Arcadia Shepherds
- Full name: Arcadia Shepherds Football Club
- Nickname: Arcs
- Founded: 1903; 123 years ago
- Ground: Caledonian Stadium, Pretoria
- Capacity: 5000
- Chairman: Ricky Manna
- Manager: Lucky Manna
- League: Vodacom League, Gauteng Province
- 2010–11 season: 7th
- Website: arcadiashepherdsfc.blogspot.com
| Home colours |

= Arcadia Shepherds F.C. =

South African football club

Arcadia Shepherds are a South African association football club based in Arcadia, Pretoria. It is affiliated with the Football Association of Pretoria (FAP).

==History==
The club was founded in 1903, and was briefly renamed Arcadia United in the seasons from 1963–68, following a merger with ISCOR Pretoria. Arcadia Shepherds experienced their most successful season in 1974, where they won "the triple": NFL Championship, Castle Cup and the NFL UTC Bowl Cup.
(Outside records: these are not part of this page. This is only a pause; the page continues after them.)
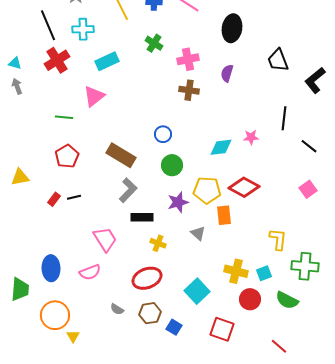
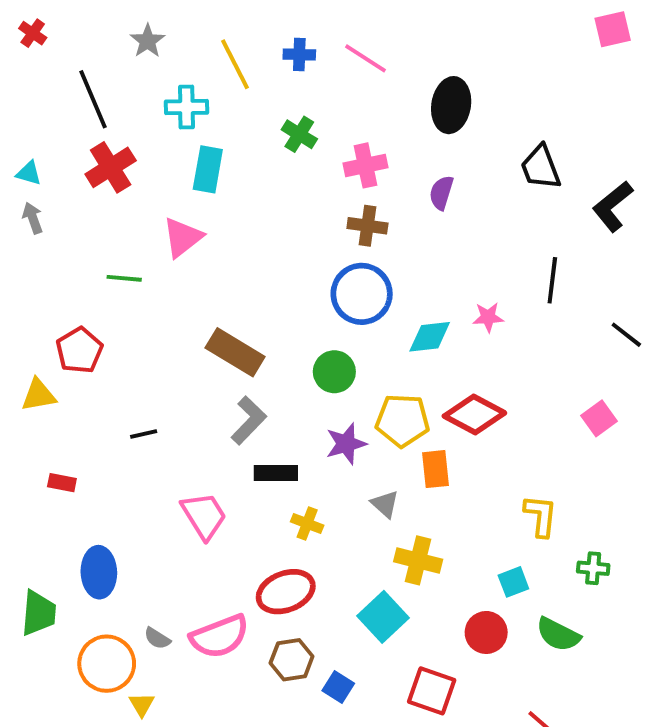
cyan cross: (83, 29) -> (186, 107), moved
cyan rectangle: (107, 61) -> (208, 169), turned -55
blue circle: (163, 134) -> (362, 294), moved, size x1.8
black line: (309, 146) -> (626, 335), moved
red pentagon: (67, 156) -> (79, 350), moved
red rectangle: (54, 199) -> (62, 483), moved, turned 64
green cross: (305, 266) -> (593, 568), size x0.6
yellow cross: (236, 271) -> (418, 560), moved
pink semicircle: (90, 272) -> (220, 636), moved, size x1.4
gray semicircle: (117, 309) -> (157, 638), moved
The next three big achievements by the club, was when they won the NPSL League Cup Competition in 1982, after an exciting final against Highlands Park; then a victory in the NPSL Sales House Cup in 1985 as Arcadia Fluoride, beating Kaizer Chiefs in the final; and next year in 1986 they won the BP Top Eight Cup, beating Wits University in the final. Since then, the achievements by the team have been modest. They managed to win a NPSL championship in 1992, but this was at a time when all the best teams were playing in the NSL.

The club was whites-only during the apartheid era. More recently Shepherds have been known for producing players like Phil Evans, Bongani Khumalo and Katlego Mphela.